$\mathit{NP}$-hard statements which are $\mathit{NP}$-complete under the Riemann Hypothesis $\newcommand\NP{\mathit{NP}}\newcommand\SAT{\mathit{SAT}}\newcommand\CH{\mathit{CH}}\newcommand\PSPACE{\mathit{PSPACE}}$Are there $\NP$-hard problems which are $\NP$-complete under the Riemann Hypothesis corresponding to the following cases?

*

*Superpolynomial certificate length becomes polynomial sized.


*Randomized polynomial time reduction to $\SAT$ becomes deterministic polynomial time reduction.


*Reduction to $\SAT$ becomes polynomial deterministic time from superpolynomial deterministic time.


*Certificate becomes polynomial time verifiable.


*An infinitely often reduction always holds.

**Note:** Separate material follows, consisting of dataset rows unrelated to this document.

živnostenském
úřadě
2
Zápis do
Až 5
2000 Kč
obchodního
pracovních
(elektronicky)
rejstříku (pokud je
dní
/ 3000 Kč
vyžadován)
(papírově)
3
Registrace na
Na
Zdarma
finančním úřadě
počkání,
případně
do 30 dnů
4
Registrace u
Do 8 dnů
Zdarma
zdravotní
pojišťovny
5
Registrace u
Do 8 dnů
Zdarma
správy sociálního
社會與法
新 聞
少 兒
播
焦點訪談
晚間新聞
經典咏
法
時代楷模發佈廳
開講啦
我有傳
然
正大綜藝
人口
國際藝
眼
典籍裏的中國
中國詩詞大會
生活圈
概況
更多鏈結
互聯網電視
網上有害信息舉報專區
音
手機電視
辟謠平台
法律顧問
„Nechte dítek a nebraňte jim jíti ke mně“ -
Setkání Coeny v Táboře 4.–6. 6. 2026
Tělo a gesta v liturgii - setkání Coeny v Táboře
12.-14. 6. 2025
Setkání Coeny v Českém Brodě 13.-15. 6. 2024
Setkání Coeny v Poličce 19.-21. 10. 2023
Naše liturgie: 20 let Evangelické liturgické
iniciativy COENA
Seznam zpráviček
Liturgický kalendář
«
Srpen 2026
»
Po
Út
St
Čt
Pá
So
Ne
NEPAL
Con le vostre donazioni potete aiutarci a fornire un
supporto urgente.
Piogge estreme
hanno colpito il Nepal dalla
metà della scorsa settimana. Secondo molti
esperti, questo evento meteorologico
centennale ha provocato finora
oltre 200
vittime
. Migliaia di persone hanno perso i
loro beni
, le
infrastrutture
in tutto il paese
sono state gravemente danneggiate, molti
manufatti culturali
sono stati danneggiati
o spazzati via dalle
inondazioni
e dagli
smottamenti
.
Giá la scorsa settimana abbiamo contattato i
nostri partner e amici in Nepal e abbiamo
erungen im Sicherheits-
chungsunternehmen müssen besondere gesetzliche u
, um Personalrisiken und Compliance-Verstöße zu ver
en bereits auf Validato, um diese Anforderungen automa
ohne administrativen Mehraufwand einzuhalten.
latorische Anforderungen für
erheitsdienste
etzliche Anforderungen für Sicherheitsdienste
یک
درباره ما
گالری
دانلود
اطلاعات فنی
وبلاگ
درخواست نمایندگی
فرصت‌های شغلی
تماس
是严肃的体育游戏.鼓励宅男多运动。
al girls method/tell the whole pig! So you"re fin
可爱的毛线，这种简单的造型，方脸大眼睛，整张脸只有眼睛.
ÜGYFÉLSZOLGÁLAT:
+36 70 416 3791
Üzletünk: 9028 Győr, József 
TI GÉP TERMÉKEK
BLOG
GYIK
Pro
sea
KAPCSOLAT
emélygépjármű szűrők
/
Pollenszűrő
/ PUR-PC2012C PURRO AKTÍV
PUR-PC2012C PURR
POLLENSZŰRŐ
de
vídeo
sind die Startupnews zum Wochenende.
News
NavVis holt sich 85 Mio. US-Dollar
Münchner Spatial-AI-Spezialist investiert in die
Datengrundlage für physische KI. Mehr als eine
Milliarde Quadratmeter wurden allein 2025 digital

*The problem was originally in $\CH$ (counting hierarchy) or below and strictly in $\PSPACE$.
I think 2. and 6. are impossible unless RH is false and so might be difficult to identify while 1., 3. and 4. might be similar.
Bounty is for 2. or 6.
I would be happy to award for 2. and 6. if there is a reduction for these under the condition of failure of RH and in my opinion such a twisted reduction is allowed but just 2. and 6. are disallowed under correctness of RH.
It would be amazing if there are reductions to 2. and 6. under both truth and falseness of RH and this I think is unlikely since I think reduction under truth of RH is unlikely.
 A: Here's an example, but you may consider it to be a bit artificial Consider the following language: s is in $L$ if $S=(x,y)$ where $x$ is a 3-SAT instance, $y$ is a satisfying instance for $y$, and also satisfying that if $n$ is the number of true variables in $y$, then the $n$th non-trivial zero of the zeta function has real part equal to $1/2$. But this is a bit artificial. My guess is that you specified your five examples in order to avoid that.
Edit: The following does not work. Possibly it can be fixed, but see Emil's comment below.
But we can modify this is a little bit to cheat and get an example of 1, provided one is willing to use GRH rather than RH; my guess is that a similar construction can be done with RH, but it doesn't immediately jump out at me.  The first detail is that assuming GRH, the smallest positive primitive root $u$,  of a prime $p$ is bounded above by a power of $\log p$. In particular, Shoup showed that $u = O( (\log p)^6)$.
Given positive constants $c_1$, $c_2$, and a function $f(n)$ Let $A_{c_1,c_2, f(n)}$ be the language given by the following: $a$ is in $A$ if $a=(x,y,z,w)$ where $x$, $y$, and $z$ are defined as follows. We have $x$ is a 3-SAT instance and $y$ is a satisfying set of variables for $x$. $z$ is a prime $p$ such that $y< p < (c_1)p^{c_2}$ (where we are thinking of our list $y$ of variable assignments as just a binary number). We have $w$ is a string of 1s where the number of 1s is a primitive root of $p$, and $w$'s length is bounded by $f(p)$.
Now, we can choose a $c_1$ and $c_2$ such that there is always such a prime $p$ when there is a $y$. (Baker, Harman and Pintz showed that one can take $c_2 = 0.525$). So choose such a $c_1$ and $c_2$. Then, note that if we believe GRH, we can always find such a $w$ which is polynomial in the length of $x$, and we can choose $f(n)$ so that $w$'s length is guaranteed to be less than $f(p)$ if GRH is true.
So now our NP-hard question then is just is a given $x$ a valid $x$ for an $(x,y,z,w)$ in $A$? If GRH is true, we can always find a $y$, $z$ and $w$ which is guaranteed to be just polynomial in length when $x$ is true. But without GRH we can only get that this is NP-hard since our $w$ may be too large.
This is essentially just a padding trick. My guess is that a similar padding trick can be used with just RH as an assumption but I don't immediately see how to do it.  And this is still a pretty artificial problem. I'd be interested to see if someone has a more natural example.